Records to process:

____

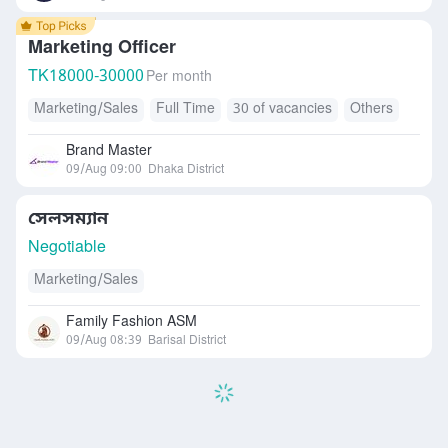
Marketing Officer
TK
18000-30000
Per month
Marketing/Sales
Full Time
30 of vacancies
Others
Brand Master
09/Aug 09:00
Dhaka District
সেলসম্যান
Negotiable
Marketing/Sales
Family Fashion ASM
09/Aug 08:39
Barisal District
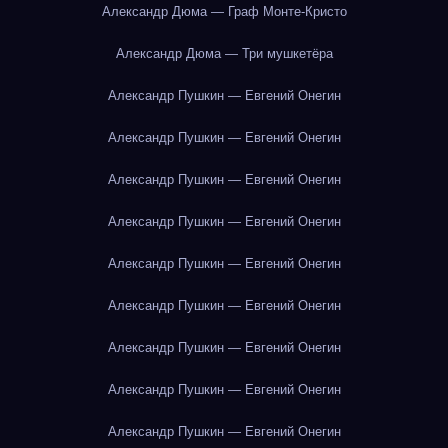
Александр Дюма — Граф Монте-Кристо
Александр Дюма — Три мушкетёра
Александр Пушкин — Евгений Онегин
Александр Пушкин — Евгений Онегин
Александр Пушкин — Евгений Онегин
Александр Пушкин — Евгений Онегин
Александр Пушкин — Евгений Онегин
Александр Пушкин — Евгений Онегин
Александр Пушкин — Евгений Онегин
Александр Пушкин — Евгений Онегин
Александр Пушкин — Евгений Онегин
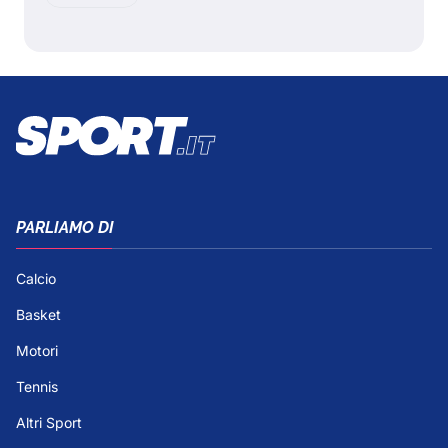
PARLIAMO DI
Calcio
Basket
Motori
Tennis
Altri Sport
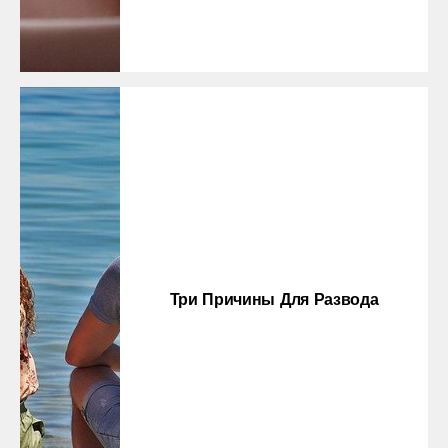
Три Причины Для Развода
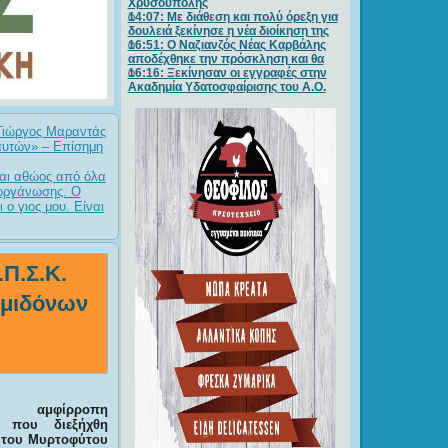
Χρυσούπολης
14:07: Με διάθεση και πολύ όρεξη για
δουλειά ξεκίνησε η νέα διοίκηση της
16:51: Ο Ναζιανζός Νέας Καρβάλης
αποδέχθηκε την πρόσκληση και θα
16:16: Ξεκίνησαν οι εγγραφές στην
Ακαδημία Υδατοσφαίρισης του Α.Ο.
 Γιώργος Μαραντάς
ναυτών» – Επίσημη
αι αθώος από όλα
 οργάνωσης. Ο
ο γιος μου. Είναι
.Π.Σ.Κ.
ρμιδόνων
 αμφίρροπη
η που διεξήχθη
 του Μυρτοφύτου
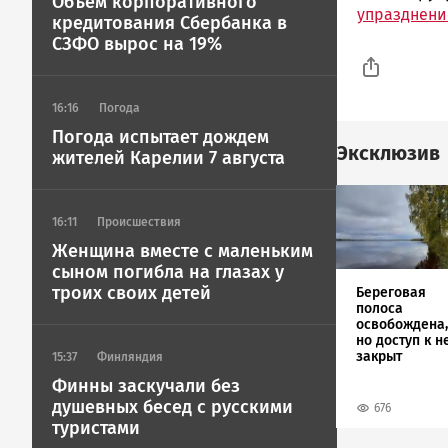
Объем корпоративного
упразднени
кредитования Сбербанка в
СЗФО вырос на 19%
16:16
Погода
Погода испытает дождем
Эксклюзив
жителей Карелии 7 августа
Image
16:11
Происшествия
Женщина вместе с маленьким
сыном погибла на глазах у
троих своих детей
Береговая
полоса
освобождена,
но доступ к н
закрыт
15:37
Финляндия
Финны заскучали без
душевных бесед с русскими
676
туристами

____

What the task asks:
When you reproduce the entries above, keep every word exact and leave the images out.

Answer box:
Marketing Officer
TK
18000-30000
Per month
Marketing/Sales
Full Time
30 of vacancies
Others
Brand Master
09/Aug 09:00
Dhaka District
সেলসম্যান
Negotiable
Marketing/Sales
Family Fashion ASM
09/Aug 08:39
Barisal District
Александр Дюма — Граф Монте-Кристо
Александр Дюма — Три мушкетёра
Александр Пушкин — Евгений Онегин
Александр Пушкин — Евгений Онегин
Александр Пушкин — Евгений Онегин
Александр Пушкин — Евгений Онегин
Александр Пушкин — Евгений Онегин
Александр Пушкин — Евгений Онегин
Александр Пушкин — Евгений Онегин
Александр Пушкин — Евгений Онегин
Александр Пушкин — Евгений Онегин
PARLIAMO DI
Calcio
Basket
Motori
Tennis
Altri Sport
Три Причины Для Развода
Χρυσούπολης
14:07: Με διάθεση και πολύ όρεξη για
δουλειά ξεκίνησε η νέα διοίκηση της
16:51: Ο Ναζιανζός Νέας Καρβάλης
αποδέχθηκε την πρόσκληση και θα
16:16: Ξεκίνησαν οι εγγραφές στην
Ακαδημία Υδατοσφαίρισης του Α.Ο.
 Γιώργος Μαραντάς
ναυτών» – Επίσημη
αι αθώος από όλα
 οργάνωσης. Ο
ο γιος μου. Είναι
.Π.Σ.Κ.
ρμιδόνων
 αμφίρροπη
η που διεξήχθη
 του Μυρτοφύτου
Объем корпоративного
упразднени
кредитования Сбербанка в
СЗФО вырос на 19%
16:16
Погода
Погода испытает дождем
Эксклюзив
жителей Карелии 7 августа
Image
16:11
Происшествия
Женщина вместе с маленьким
сыном погибла на глазах у
троих своих детей
Береговая
полоса
освобождена,
но доступ к н
закрыт
15:37
Финляндия
Финны заскучали без
душевных бесед с русскими
676
туристами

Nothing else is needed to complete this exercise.